Richard Hope

Personal information
- Full name: Richard Paul Hope
- Date of birth: 22 June 1978 (age 47)
- Place of birth: Stockton-on-Tees, England
- Height: 6 ft 2 in (1.88 m)
- Position: Defender

Youth career
- 1991–1995: Blackburn Rovers

Senior career*
- Years: Team / Apps / (Gls)
- 1995–1997: Blackburn Rovers / 0 / (0)
- 1997: → Darlington (loan) / 5 / (0)
- 1997–1998: Darlington / 57 / (1)
- 1998: → Northampton Town (loan) / 1 / (0)
- 1998–2003: Northampton Town / 134 / (7)
- 2003–2004: York City / 36 / (2)
- 2004–2005: Chester City / 28 / (2)
- 2005–2007: Shrewsbury Town / 75 / (2)
- 2007–2008: Wrexham / 33 / (0)
- 2008–2009: Grimsby Town / 6 / (0)
- Total:  / 374 / (14)

= Richard Hope (footballer) =

English footballer

Richard Paul Hope (born 22 June 1978) is an English former footballer who played as a defender. He played for Darlington, Northampton Town, York City, Chester City, Shrewsbury Town, Wrexham and Grimsby Town, making over 350 appearances in the Football League.

==Career==

===Blackburn Rovers===
Born in Stockton-on-Tees, Hope began his career as a trainee at Blackburn Rovers but made no appearances for the club. He joined Darlington on one-month loan in January, which brought him his first league experience, and played five games in the Third Division.

===Darlington===
He joined the club on a free transfer in the following month. He was a regular for Darlington for the following season-and-a-half, making over 60 league and cup appearances, but fell out of favour in the first half of the 1998–99 season and joined Northampton Town on loan in December 1998, which was quickly converted to a permanent signing a week later.

===Northampton Town===
Hope made over 150 appearances in four and a half seasons at Northampton, helping the club to automatic promotion to the Second Division in 2000. Following the club's relegation to the Third Division at the end of the 2002–03 season, Hope was released by Northampton in August 2003.

===York City===
Hope joined York City on a one-month contract in August 2003. He then signed a three-month contract in the following month. He stayed at York for the rest of the season but after the club was relegated to the Conference National at the end of the 2003–04 season he left the club.

===Chester City===
He then signed for Conference champions Chester City on a two-year contract. Hope made 28 appearances in League Two for Chester in the 2004–05 season, helping the club to avoid relegation.
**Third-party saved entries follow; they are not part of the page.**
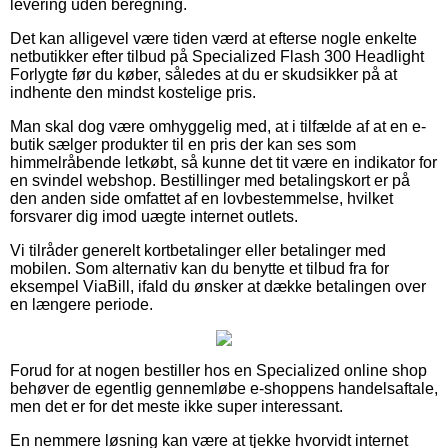
levering uden beregning.
Det kan alligevel være tiden værd at efterse nogle enkelte
netbutikker efter tilbud på Specialized Flash 300 Headlight
Forlygte før du køber, således at du er skudsikker på at
indhente den mindst kostelige pris.
Man skal dog være omhyggelig med, at i tilfælde af at en e-
butik sælger produkter til en pris der kan ses som
himmelråbende letkøbt, så kunne det tit være en indikator for
en svindel webshop. Bestillinger med betalingskort er på
den anden side omfattet af en lovbestemmelse, hvilket
forsvarer dig imod uægte internet outlets.
Vi tilråder generelt kortbetalinger eller betalinger med
mobilen. Som alternativ kan du benytte et tilbud fra for
eksempel ViaBill, ifald du ønsker at dække betalingen over
en længere periode.
Forud for at nogen bestiller hos en Specialized online shop
behøver de egentlig gennemløbe e-shoppens handelsaftale,
men det er for det meste ikke super interessant.
En nemmere løsning kan være at tjekke hvorvidt internet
He also scored in Chester's memorable Football League Trophy win over Sheffield Wednesday.

===Shrewsbury Town===
Shrewsbury Town signed Hope on free transfer in August 2005 after being allowed to leave Chester as he did not feature in manager Keith Curle's plans for the 2005–06 season. He became a regular for Shrewsbury and was made club captain. He made over 75 appearances in two seasons, helping the club to the League Two play-off final in May 2007. Following defeat in the play-off final, Hope was released by Shrewsbury.

===Wrexham===
His next port of call was to sign for Wrexham in June 2007. He made 35 league and cup appearances for Wrexham in the 2007–08 season but was transfer listed in May 2008 following the club's relegation to the Conference.

===Grimsby Town===
He returned to League Two with a move to Grimsby Town after being handed a two-year contract by Alan Buckley in June. However, after struggling to hold down a first team place, his contract at Grimsby was cancelled by mutual consent on 7 February 2009, departing Blundell Park after only featuring seven times during the 2008–09 season.

==Personal life==
After Hope retired from football, he retrained to work on oil rigs in the North Sea. Hope's father, John, played League football as a goalkeeper, and his older brother Chris played as a defender.